DID YOU KNOW?  -- Three years before the 1995 Srebrenica Genocide, Serbs torched Bosniak villages and killed at least 3,166 Bosniaks around Srebrenica. In 1993, the UN described the besieged situation in Srebrenica as a "slow-motion process of genocide." In July 1995, Serbs forcibly expelled 25,000 Bosniaks, brutally raped many women and girls, and systematically killed 8,000+ men and boys (DNA confirmed).

01 June, 2010

RTS FILM ON SREBRENICA GENOCIDE AND KARADZIC/MLADIC DRAMA


Radio Television of Serbia (RTS) is making a documentary about the genocide committed by the Serbs against the Bosniak population of Srebrenica. The documentary is scheduled to be aired on the anniversary of the Srebrenica genocide. According to the Office of the Prosecutor of Bosnia-Herzegovina,

"The aim of the documentary is to show the extent of genocide and war crimes committed in Srebrenica, which is considered the gravest crime in Europe after World War II, to the general public of Serbia."

The only problem? In the Balkans and Europe, people are insanely obsessed with soccer. On the 11 of July, the eyes of Europe will be glued to their TV screens to watch the championship finale of
2010 FIFA World Cup in South Africa.

Meanwhile, Radovan Karadzic blamed the Western journalists for giving the Bosnian Serbs bad image. As Karadzic put it, they were ‘susceptible to the charms of young Bosnian women’ the Bosnian government ‘planted’ as interpreters.
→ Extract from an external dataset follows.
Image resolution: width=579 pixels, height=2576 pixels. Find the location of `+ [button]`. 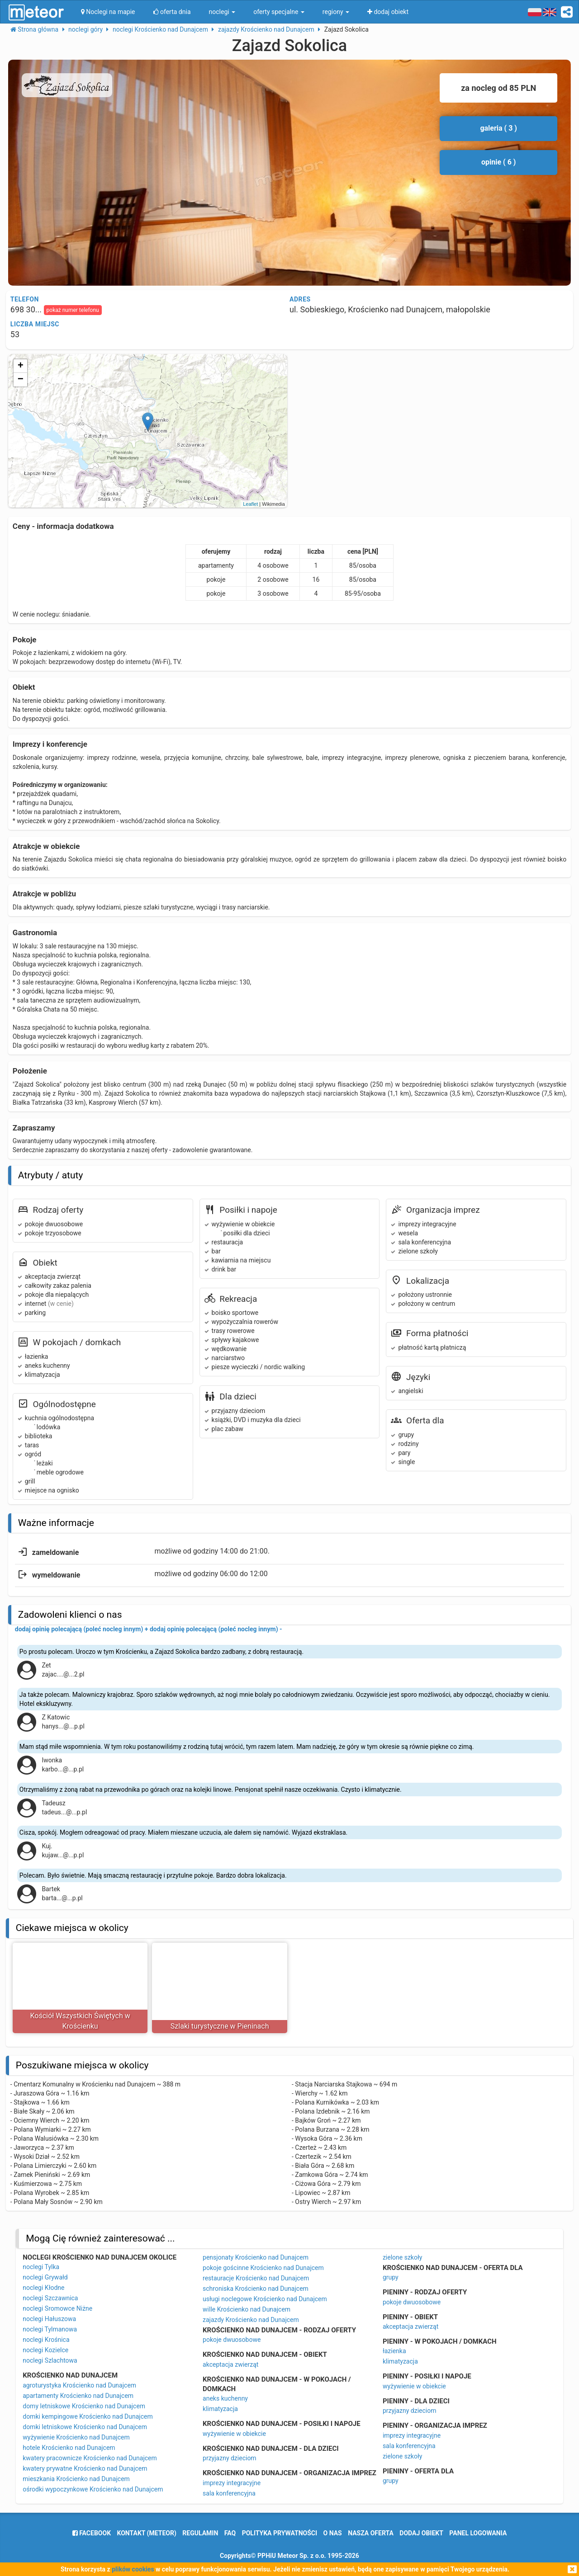 + [button] is located at coordinates (21, 366).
In other news, the family of Gen. Ratko Mladic has asked the Serbian government to declare him officially dead. The family actually knows where Gen. Mladic is hiding, but they are not telling anyone. Remember
the fake tears of Radovan Karadzic's wife? Serbian justice system never prosecuted Radovan Karadzic's family members for helping him evade justice for 13 years. If Serbian secret police wanted to capture Gen. Ratko Mladic, they could have done it long time ago. Except occassional raids on his son's house in Belgrade, nobody seems to monitor movements of his family members. Mladic is reportedly very sick, and somebody has to supply him with medicine / prescription drugs, food, shelter. Mladic family's decision to declare him dead came after Serbian police seized 18 diaries totalling 3,500 pages in a raid on the apartment of his wife Bosiljka in Belgrade four months ago.

According to CBC news, "The family's lawyer, Milos Saljic, reportedly told the Vecernje Novosti newspaper that there had been no reliable information about Mladic's whereabouts for more than five years, a key requirement of declaring a missing person dead."